In February, the ACC Commission’s newly discovered lack of control made them sweat over a text amendment for regulating short-term rentals like Airbnbs. The ACC Commission thought that the language the planners presented to them on this topic might not hold up in court. They wanted to edit the language, but were unable to do so. 

After that high-profile vote, the mayor and commission asked the planners to allow them to make edits to text amendments in the future. This was perhaps a reasonable request given that that’s how they thought it worked all along. Yet, the planners refused.

Commissioner Melissa Link
Commissioner Melissa Link

That shocked the commission, who briefly flirted with the idea of disbanding the entire planning commission and reforming it from the ground up so that their will would be unchallenged.

“[The planning commission] being the ultimate decision-maker without having the input and the connection to the voters that we have is just really anti-democratic to me,” Commissioner Melissa Link said in March.
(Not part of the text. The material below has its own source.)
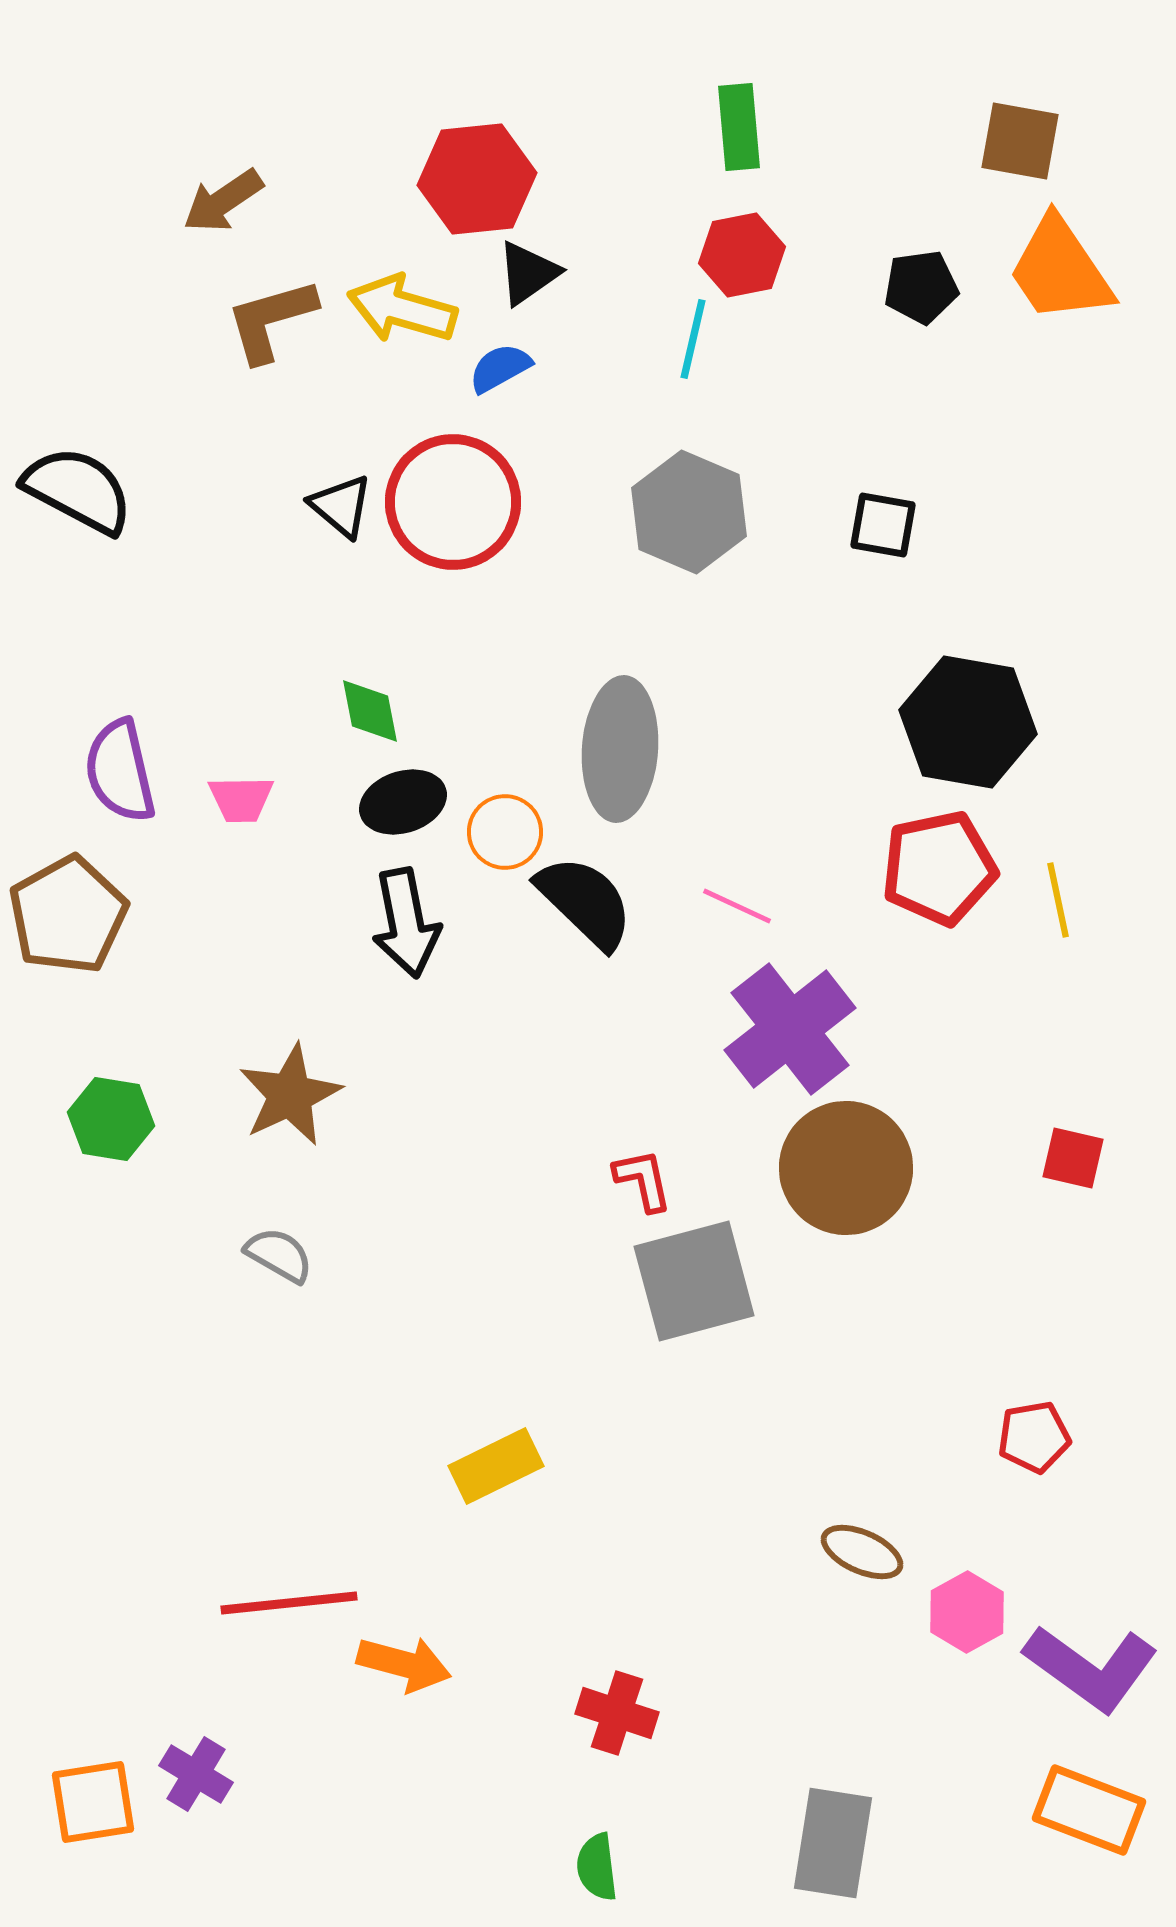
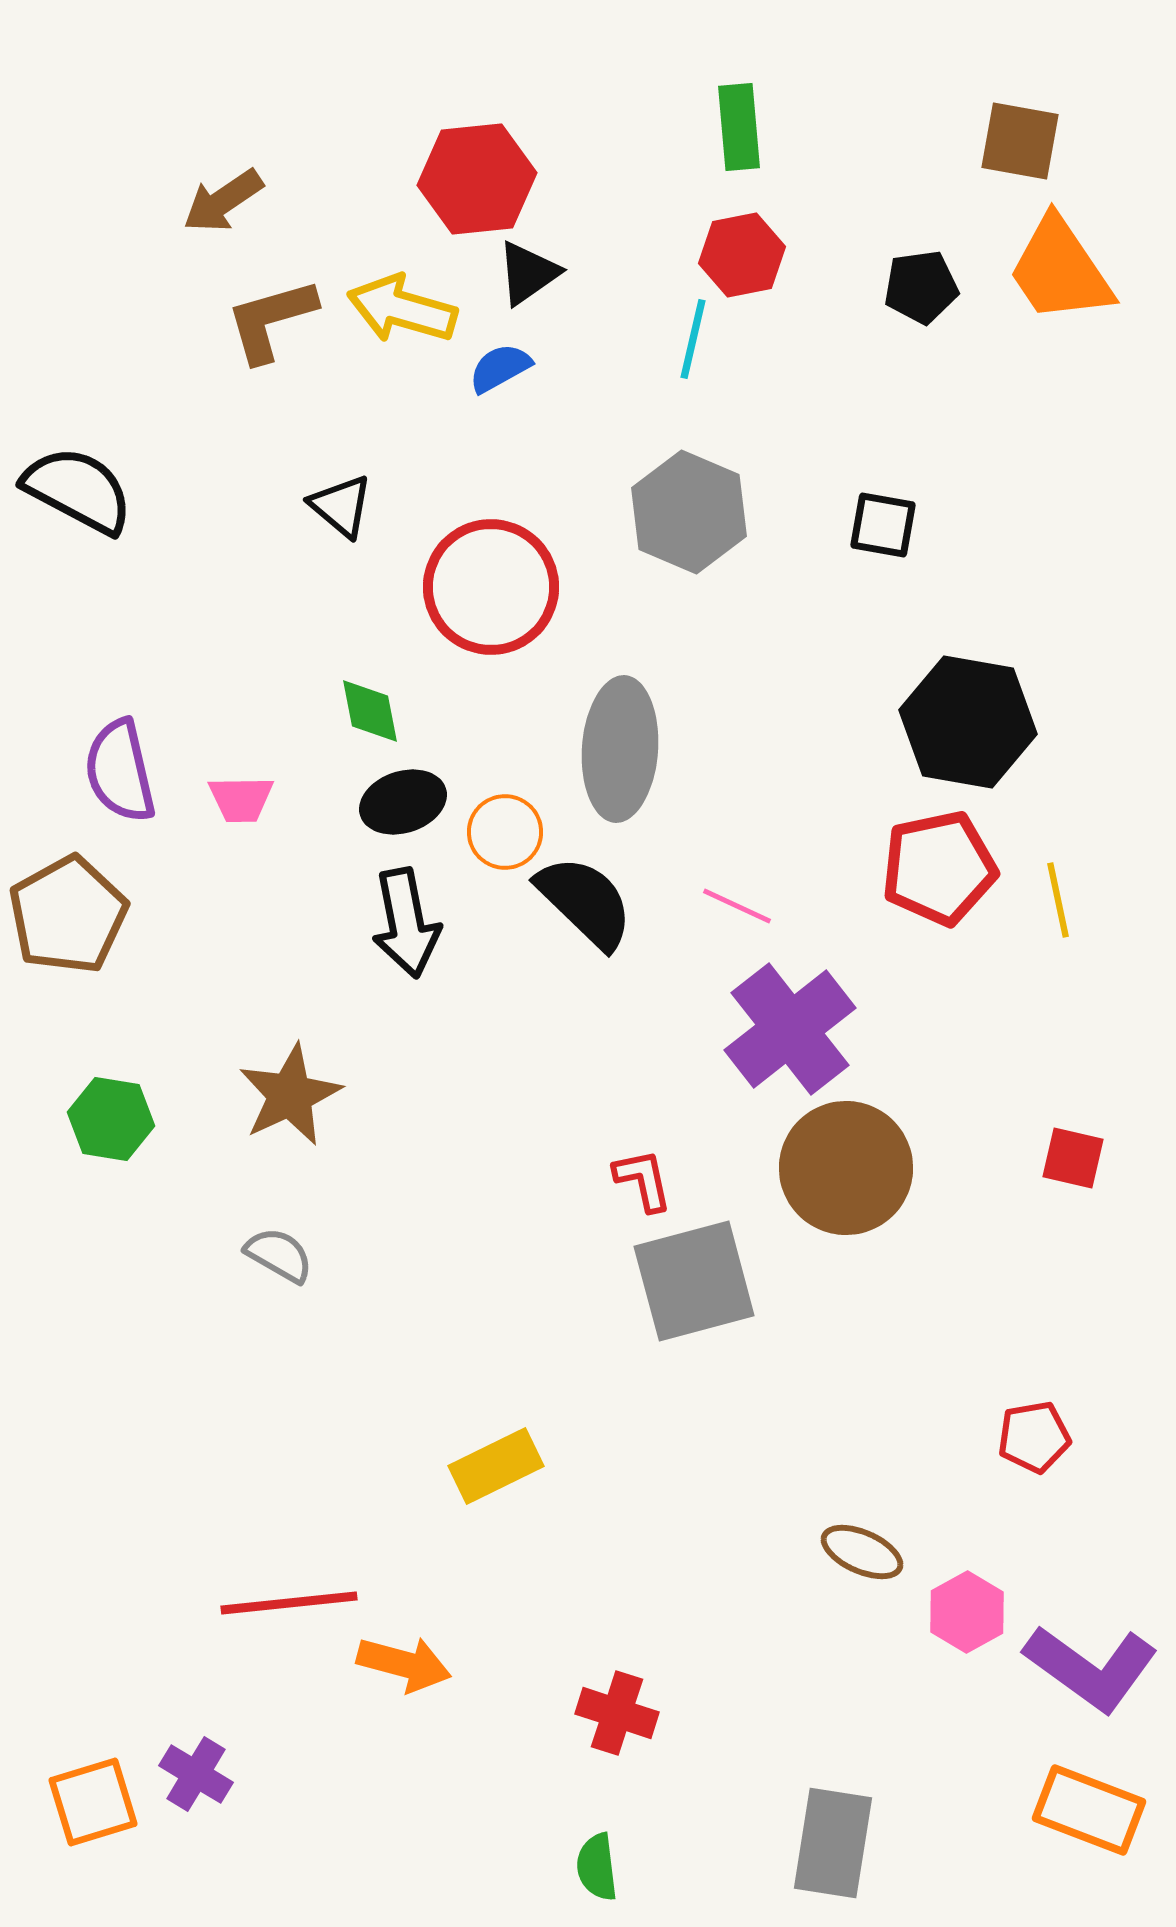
red circle at (453, 502): moved 38 px right, 85 px down
orange square at (93, 1802): rotated 8 degrees counterclockwise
Planning Director Brad Griffin spoke up to defend the planning commission, telling Link he didn’t think they were making a power play.

“Often times, [the planning commission] spend[s] two or three months working with staff to prepare something, and then at the 11th hour right before the vote it gets completely changed and [they] don’t have the opportunity to provide any input. I don’t think [their refusal] was so that [they] can hold the cards,” Griffin said.

Members of the planning commission and other resident advisory boards sometimes say they feel as though their expert advice goes unheeded by the ACC Commission, who tend to make decisions based primarily on political expediency rather than on evidence or expertise.

In April, ACC staff discovered new information that completely changed everything, again. They informed the commission that they had the power to go around the planning commission on this after all. Armed with this knowledge, the commission voted unanimously to give themselves back the power to amend planning text amendments, putting an end to the planners’ minor rebellion.